Sutton speculated that the play partially unfolded as follows. Early in the play, Odysseus related the directions from Tiresias described in The Odyssey in which he was supposed to carry an oar far inland as a sacrifice to Poseidon. He also related an oracle he received at Dodona telling him that he would be killed by his son. Believing that the oracle referred to Telemachus, he would have taken precautions against Telemachus killing him, but was unprepared when another son who he did not know of arrived and a fight ensued. The wounded Odysseus was brought on stage lamenting his wounds and denouncing the oracle for failing to predict that he would die at the hands of this stranger. Then Telegonus arrived on stage, and a recognition scene occurred in which Telegonus discovered that he killed his father and Odysseus realized that the oracle had come to pass.

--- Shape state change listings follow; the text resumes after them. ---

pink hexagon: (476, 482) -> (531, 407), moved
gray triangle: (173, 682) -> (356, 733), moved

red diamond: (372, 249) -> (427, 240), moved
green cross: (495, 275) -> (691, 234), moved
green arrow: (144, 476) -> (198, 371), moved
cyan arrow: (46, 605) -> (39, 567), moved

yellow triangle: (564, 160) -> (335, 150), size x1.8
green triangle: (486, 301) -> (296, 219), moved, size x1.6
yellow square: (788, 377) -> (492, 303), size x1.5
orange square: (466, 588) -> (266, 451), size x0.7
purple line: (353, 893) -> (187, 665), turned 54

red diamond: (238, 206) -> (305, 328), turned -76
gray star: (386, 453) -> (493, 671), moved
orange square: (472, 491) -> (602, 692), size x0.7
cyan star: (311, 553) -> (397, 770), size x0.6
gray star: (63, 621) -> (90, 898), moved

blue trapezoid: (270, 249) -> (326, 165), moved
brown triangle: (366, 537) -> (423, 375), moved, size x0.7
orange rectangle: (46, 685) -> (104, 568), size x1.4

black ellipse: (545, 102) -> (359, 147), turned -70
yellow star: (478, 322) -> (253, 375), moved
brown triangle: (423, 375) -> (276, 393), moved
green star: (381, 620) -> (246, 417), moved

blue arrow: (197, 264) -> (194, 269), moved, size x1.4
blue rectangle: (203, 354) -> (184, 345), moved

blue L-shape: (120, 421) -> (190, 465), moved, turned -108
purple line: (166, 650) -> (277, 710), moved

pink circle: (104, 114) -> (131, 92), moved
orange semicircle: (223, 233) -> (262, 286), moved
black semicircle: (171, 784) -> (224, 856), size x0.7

Webster, who believes that Niptra and Odysseus Acanthoplex are the same play, believes that the play began with Odysseus' return home to Ithaca and his recognition by Eurycleia, who in The Odyssey washed Odysseus' feet.

==Critical reception==
In his Poetics, Aristotle used the plot of Odysseus Acanthoplex, under the title Odysseus Wounded, as one of three examples of an effective type of plot for tragedy in which a character performs a horrific deed to a relative in ignorance and only learns the truth after the fact. The other examples Aristotle gave of this type of effective plot were Sophocles' Oedipus Rex and a play about Alcmaeon by 4th century BCE tragic playwright Astydamas.

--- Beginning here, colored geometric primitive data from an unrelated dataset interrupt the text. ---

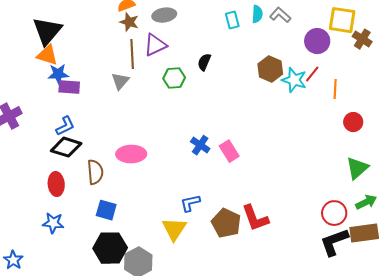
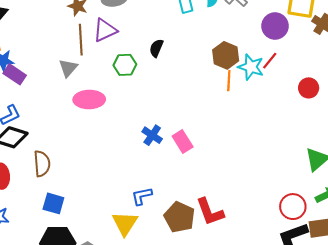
purple rectangle: (69, 87) -> (15, 74), turned 30
orange line: (335, 89) -> (229, 81), moved
red circle: (353, 122) -> (309, 88), moved
pink ellipse: (131, 154) -> (89, 99), moved

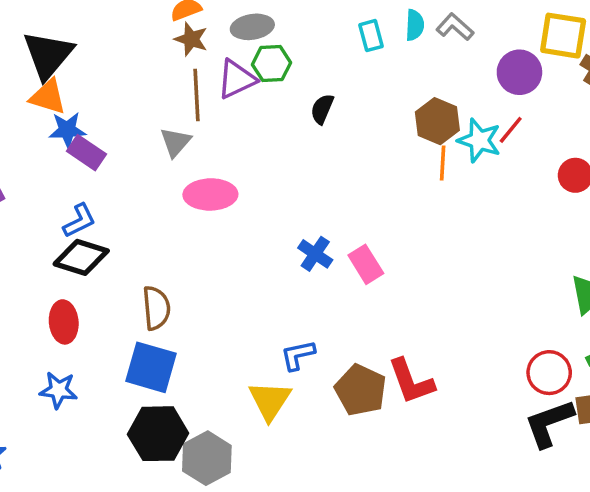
green hexagon: (125, 65) -> (272, 64), moved
brown semicircle: (42, 164) -> (156, 308), moved
blue square: (53, 203) -> (151, 367), size x1.4

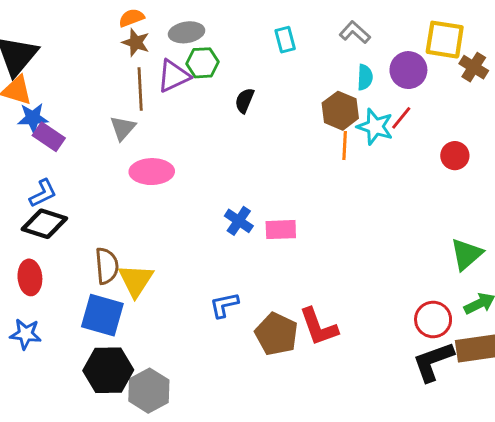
cyan semicircle: (415, 25) -> (365, 77), moved
pink rectangle: (366, 264) -> (281, 230), turned -60
yellow triangle: (270, 401) -> (136, 280), moved

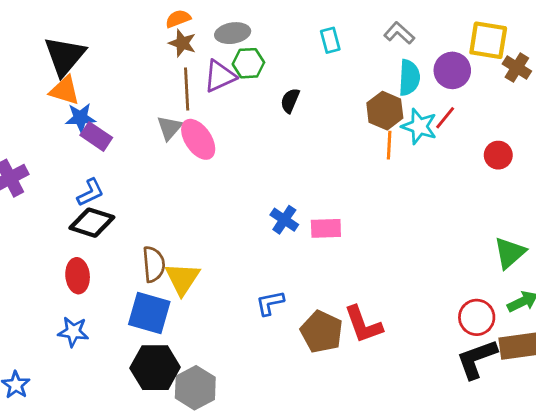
cyan semicircle: (365, 77) -> (409, 78), size x1.4
pink ellipse: (152, 172) -> (198, 139), moved, turned 57

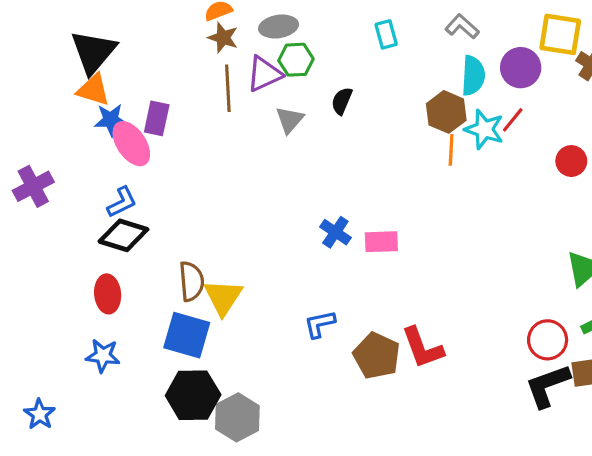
gray triangle: (169, 128) -> (290, 120), moved
purple rectangle: (96, 136) -> (157, 118), moved, turned 68
pink ellipse: (198, 139) -> (131, 144), moved

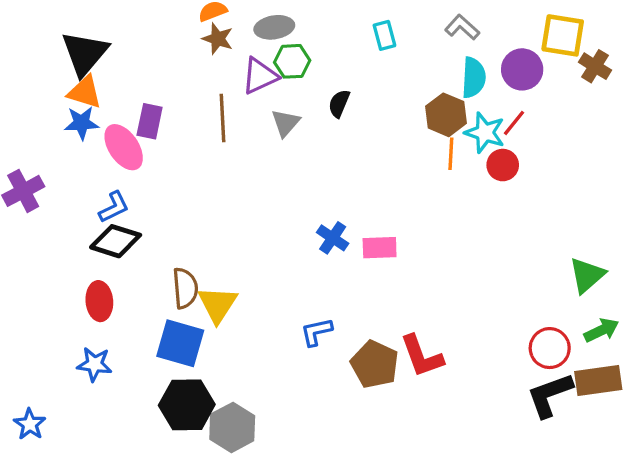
brown line: (228, 88) -> (222, 118), moved
blue star: (111, 120) -> (82, 123), moved
red circle: (571, 161) -> (503, 165), moved

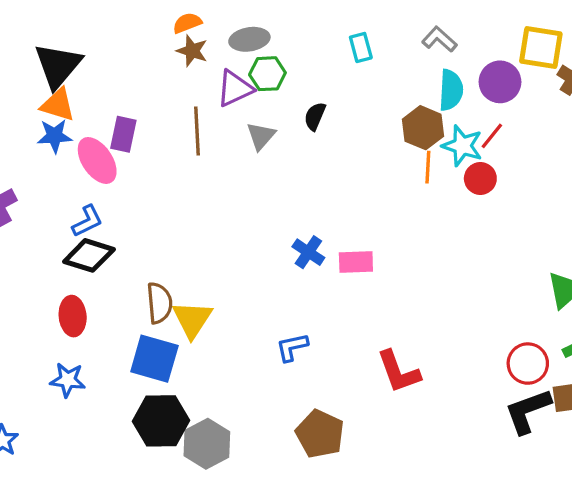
brown pentagon: (375, 364) -> (320, 434), moved

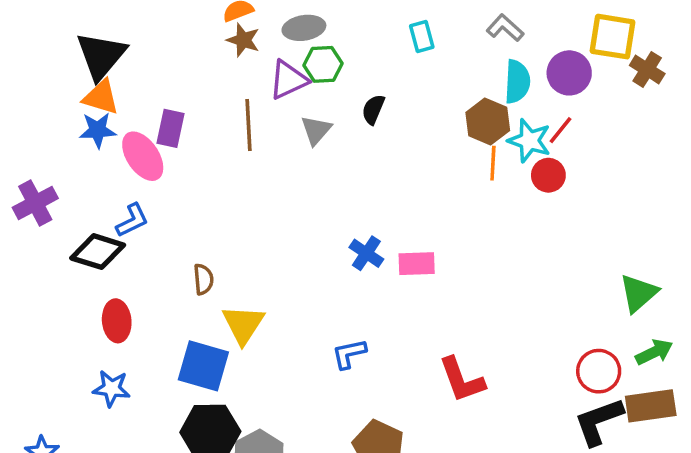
black diamond: (89, 255) -> (98, 252), moved
brown semicircle: (159, 303) -> (203, 279), moved, size x0.7

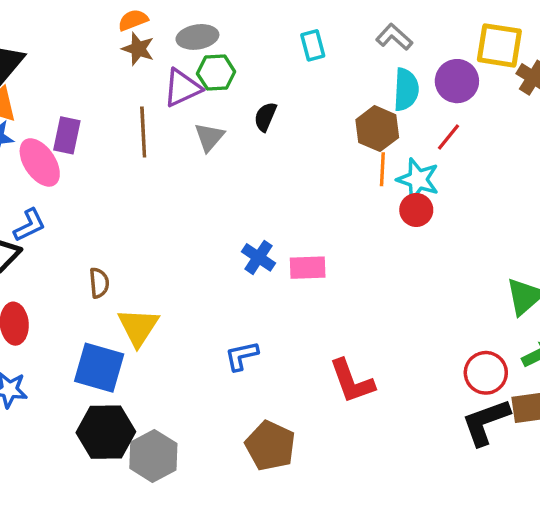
cyan star: (529, 141) -> (418, 179), moved
red circle: (548, 175) -> (416, 210), moved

Roman philosopher Cicero praised Pacuvius' play Niptra, which was an imitation of Sophocles' Odysseus Acanthoplex, because in Pacuvius' play Odysseus does not lament his wounds excessively, as Cicero believed the character did in Sophocles' play.

==Date==
In The Lost Sophocles, D. F. Sutton suggests that Odysseus Acanthoplex was possibly first produced by about 414 BCE, which Sutton suggests is the same timeframe as Sophocles' Electra. Webster believes it was produced at a date close to that of Women of Trachis, which he dates to sometime before 431, due to perceived similarities with the structure of that play.